Bill Description: This bill requires optometrists to have additional training in order to practice in Idaho.
Analyst’s Note: This bill was amended in the Senate, to improve the bill in a handful of minor ways. First, it extended the timeframe which individuals have before they must obtain this additional certification. Secondly, the bill would allow individuals who obtained their license prior to 1990 an exception from obtaining this new training. This would allow those who are practicing but are closer to retirement to finish their last years of practice without requiring this new certification.
Does it give government any new, additional, or expanded power to prohibit, restrict, or regulate activities in the free market? Conversely, does it eliminate or reduce government intervention in the market?
This bill would require optometrists to obtain additional certification in order to practice in the state of Idaho. “Effective January 1, 2019, every holder of a license to practice optometry must be certified to use therapeutic pharmaceutical agents as provided in section 54-1501(3), Idaho Code, and in rules of the board,” the bill says. “Any license under this chapter issued to a licensee who has not met the qualifications and been certified to use therapeutic pharmaceutical agents pursuant to section 54-1501(3), Idaho Code, shall expire on December 31, 2020, and shall not be subject to renewal or reinstatement.”
Under Idaho Code 54-1501(3), optometrists may use “diagnostic pharmaceutical agents and pharmaceutical agents for therapeutic use, for the measurement, improvement or development of any or all functions of human vision or the assistance of the powers of range of human vision or the determination of the accommodative or refractive status of human vision or the scope of its functions in general.” This bill would make certification in the use of therapeutic pharmaceuticals a prerequisite to obtaining a license. (-1)

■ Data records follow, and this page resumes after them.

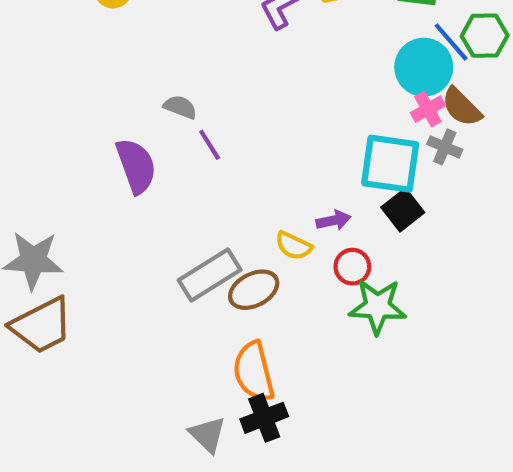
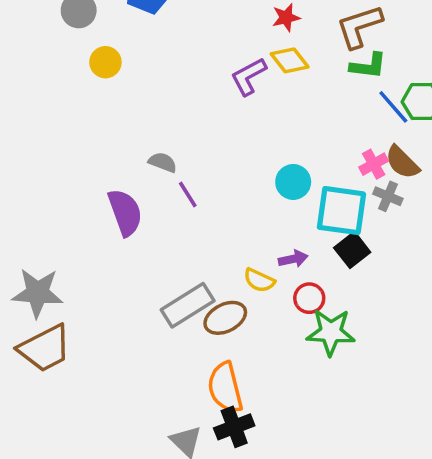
cyan circle: (424, 67) -> (293, 182), moved, size x0.7

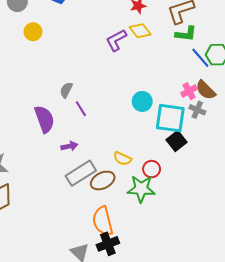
gray semicircle: (163, 162) -> (66, 90), turned -84
purple arrow: (293, 259) -> (69, 146), moved
green star: (331, 332) -> (141, 189), moved

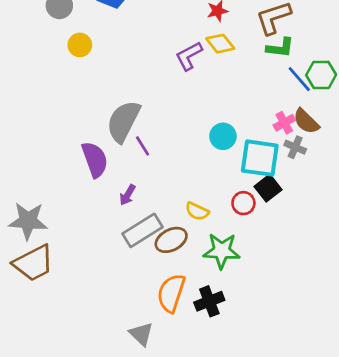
gray semicircle: (66, 90) -> (123, 121), size x2.0
purple arrow: (69, 146) -> (128, 195), turned 133
red circle: (152, 169) -> (243, 203), moved
orange semicircle: (103, 221) -> (171, 293), turned 32
black cross: (108, 244) -> (209, 301), moved

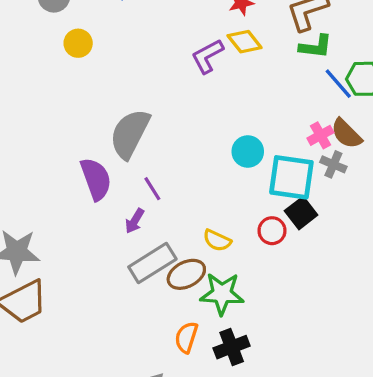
purple line: (143, 146) -> (152, 189), moved
green star: (222, 251) -> (222, 294), moved
orange semicircle: (171, 293) -> (186, 337), size x0.7

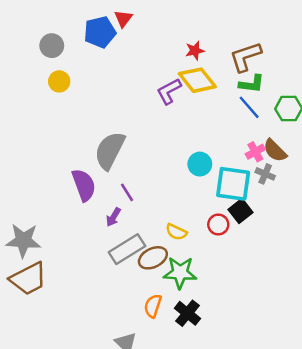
yellow diamond: (245, 42) -> (197, 80), size x1.4
yellow circle: (78, 43) -> (59, 81), moved
blue line: (338, 84) -> (249, 107), moved
black cross: (232, 347) -> (187, 313), turned -30

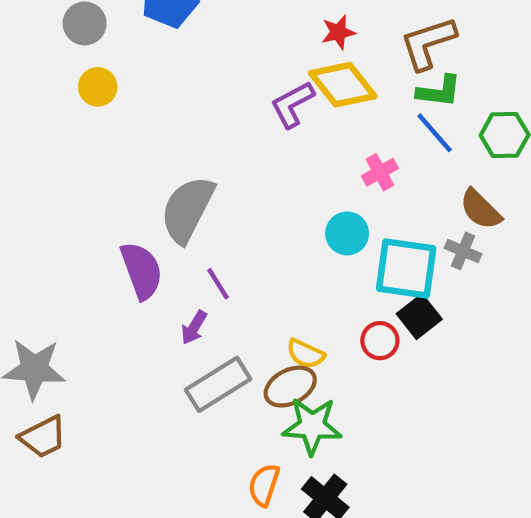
pink cross: (255, 152) -> (380, 172), moved
brown ellipse: (153, 258) -> (290, 387), moved
brown trapezoid: (28, 279) -> (43, 437), size x0.7

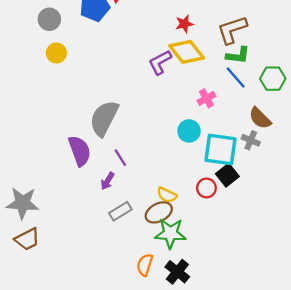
gray rectangle: (218, 384) -> (120, 211), size x0.7

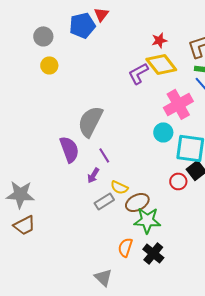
pink cross: (206, 98) -> (178, 104), size x1.8
yellow semicircle: (167, 195) -> (119, 187), moved

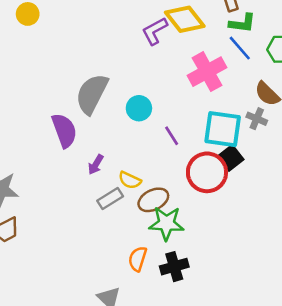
yellow circle: (49, 65) -> (28, 14), moved
cyan circle: (163, 132) -> (139, 108), moved
purple line: (104, 155) -> (172, 136), moved
red circle: (178, 181) -> (207, 172), size x1.8
black cross: (153, 253) -> (174, 267), turned 35

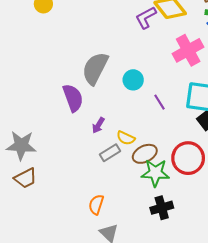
red circle: (207, 172) -> (188, 158), moved
orange semicircle: (138, 259) -> (96, 205), moved

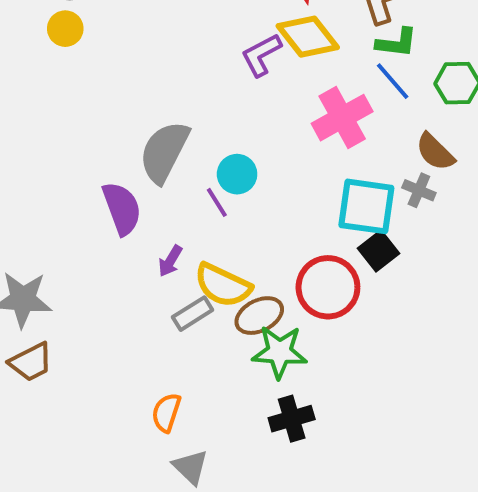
purple line: (160, 102) -> (217, 202), moved
yellow semicircle: (126, 138) -> (223, 285), size x1.6
red circle: (188, 158) -> (328, 287), moved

On a positive note, H0011 eliminates the requirement that licensed professionals display their certification to practice in Idaho in a public area. (+1)
Does it increase barriers to entry into the market? Examples include occupational licensure, the minimum wage, and restrictions on home businesses. Conversely, does it remove barriers to entry into the market?

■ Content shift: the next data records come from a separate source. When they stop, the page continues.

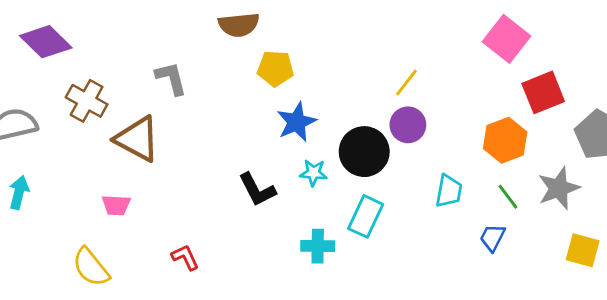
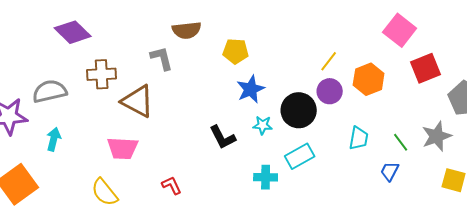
brown semicircle: (239, 25) -> (187, 30), moved
brown cross: (87, 101) -> (102, 74), turned -32
orange hexagon: (505, 140) -> (369, 79), moved
pink trapezoid: (116, 205) -> (123, 148), size x1.5
cyan rectangle: (366, 216) -> (300, 156), turned 36

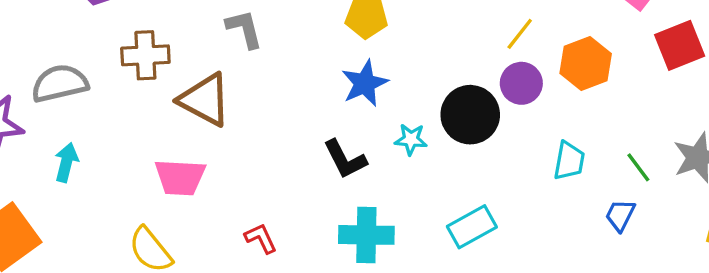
blue star: (251, 89) -> (365, 83), moved
cyan rectangle: (300, 156) -> (472, 227), moved
cyan cross: (266, 177) -> (366, 235), moved, size x1.4

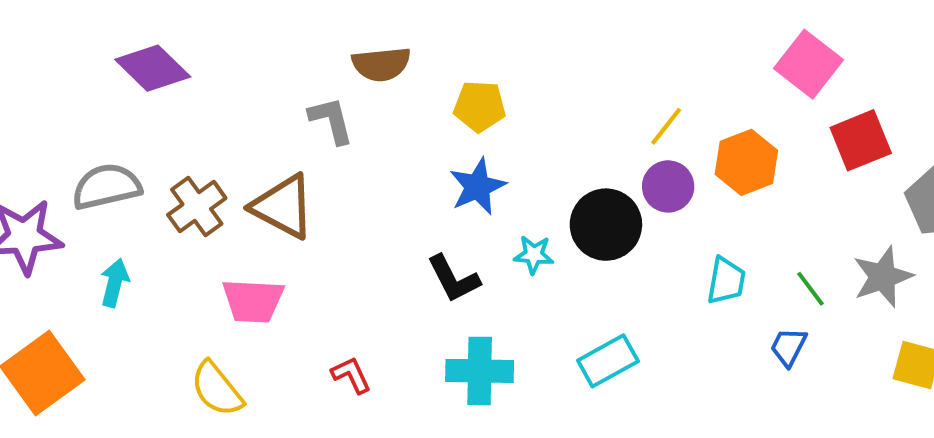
brown cross: (145, 55) -> (197, 207), moved, turned -33

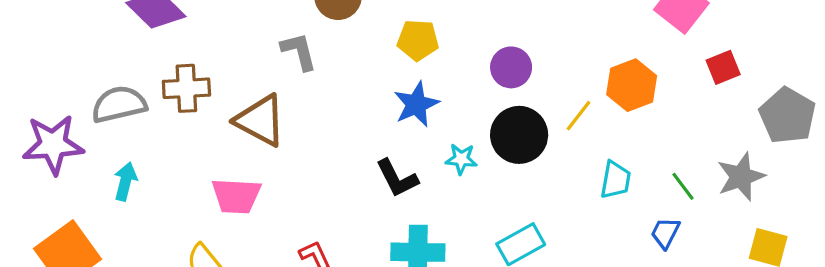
yellow line: (666, 126) -> (579, 116), moved
red square: (861, 140) -> (723, 67), size x0.7
purple circle: (668, 186) -> (511, 67), moved
brown cross: (197, 207) -> (186, 88), moved, turned 33

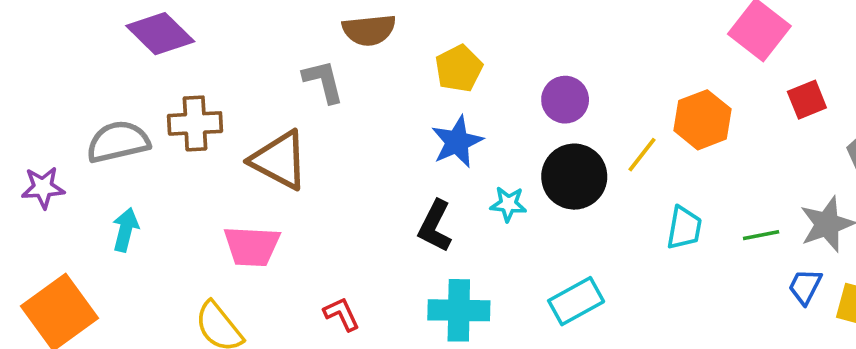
yellow pentagon: (418, 40) -> (459, 68), turned -30
purple star: (53, 145) -> (43, 188), size x0.6
black L-shape: (397, 178) -> (435, 226), turned 54
green line: (683, 186) -> (761, 235), turned -64
blue trapezoid: (665, 233) -> (805, 286), moved

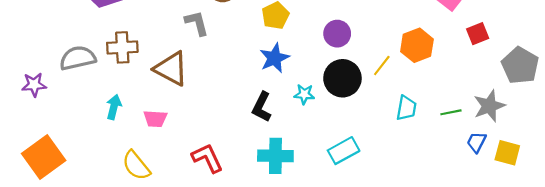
cyan arrow: (125, 230) -> (114, 107), moved
pink trapezoid: (252, 246) -> (155, 119), size x0.7
red L-shape: (342, 314) -> (207, 158), size x1.5

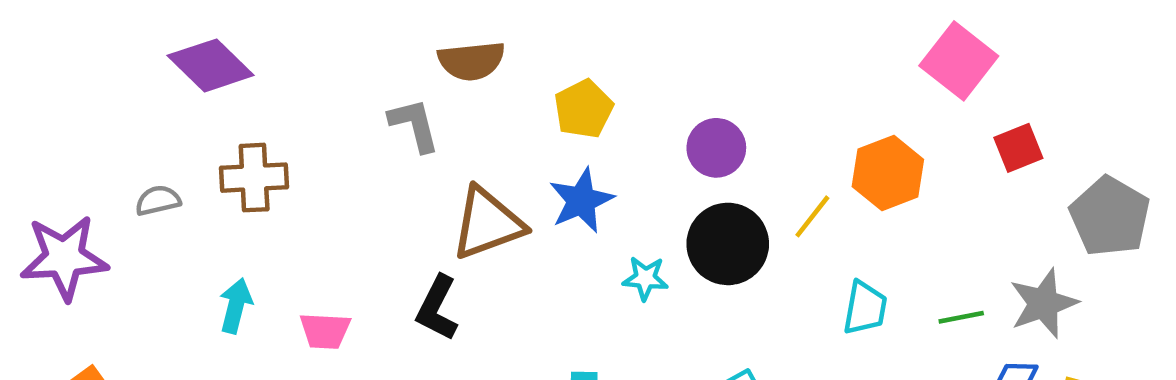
gray semicircle: (78, 58) -> (158, 200), size x0.6
brown triangle: (171, 69) -> (487, 223), moved, turned -48
purple star: (34, 85) -> (64, 258), size x1.6
black L-shape: (262, 107) -> (437, 308), moved

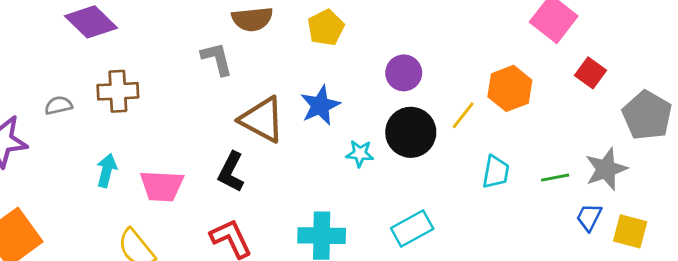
yellow pentagon: (584, 109) -> (326, 28), moved
red square: (1018, 148) -> (590, 73), turned -32
brown triangle: (487, 223) -> (262, 120), turned 48
pink trapezoid: (325, 331) -> (162, 186), size x1.4

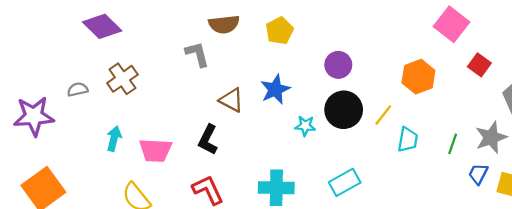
brown cross: (118, 91) -> (122, 79), turned -32
yellow line: (463, 115) -> (383, 115), moved
brown triangle: (262, 120) -> (231, 100), size x0.7
green line: (555, 178) -> (453, 144), turned -60

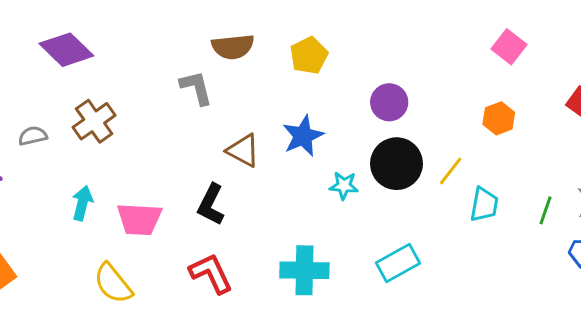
pink square: (452, 24) -> (509, 47), moved, size x0.7
orange hexagon: (418, 77) -> (499, 118), size x0.7

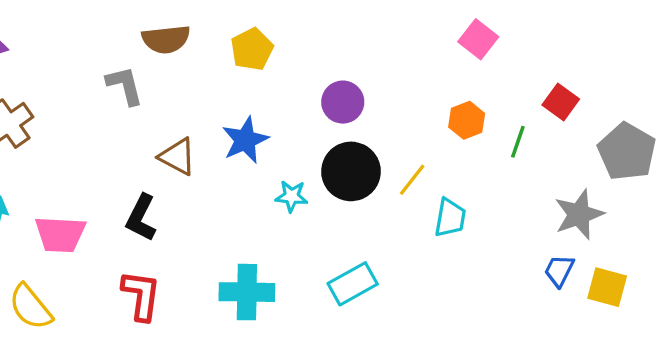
green line: (546, 210) -> (518, 142), moved
red L-shape: (211, 273) -> (141, 295), turned 33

The Board of Optometry has been working for the last ten years to change licensing requirements. This latest move is controversial. At its May 2016 meeting, licensed optometrist Steven Iwasa told the board “the cost would be significant to obtain his therapeutics license, and asked that the board let him and others practice as they have been,” according to board minutes.
The new requirement could prevent an optometrist breaking into the profession in Idaho from doing their job. It could also make it more difficult for licensed professionals, as Iwasa told the board. Such a requirement might bar individuals from renewing their license, even if they had shown themselves for many years to be competent practitioners. (-1)
Does it directly or indirectly create or increase any taxes, fees, or other assessments? Conversely, does it eliminate or reduce any taxes, fees, or other assessments?
The additional requirements will increase the cost of doing business. This form of assessment would need to be absorbed by the practitioner or, more likely, passed on to the consumer. (-1)
Update: This analysis was updated 3/16 to reflect the amendment in the Senate.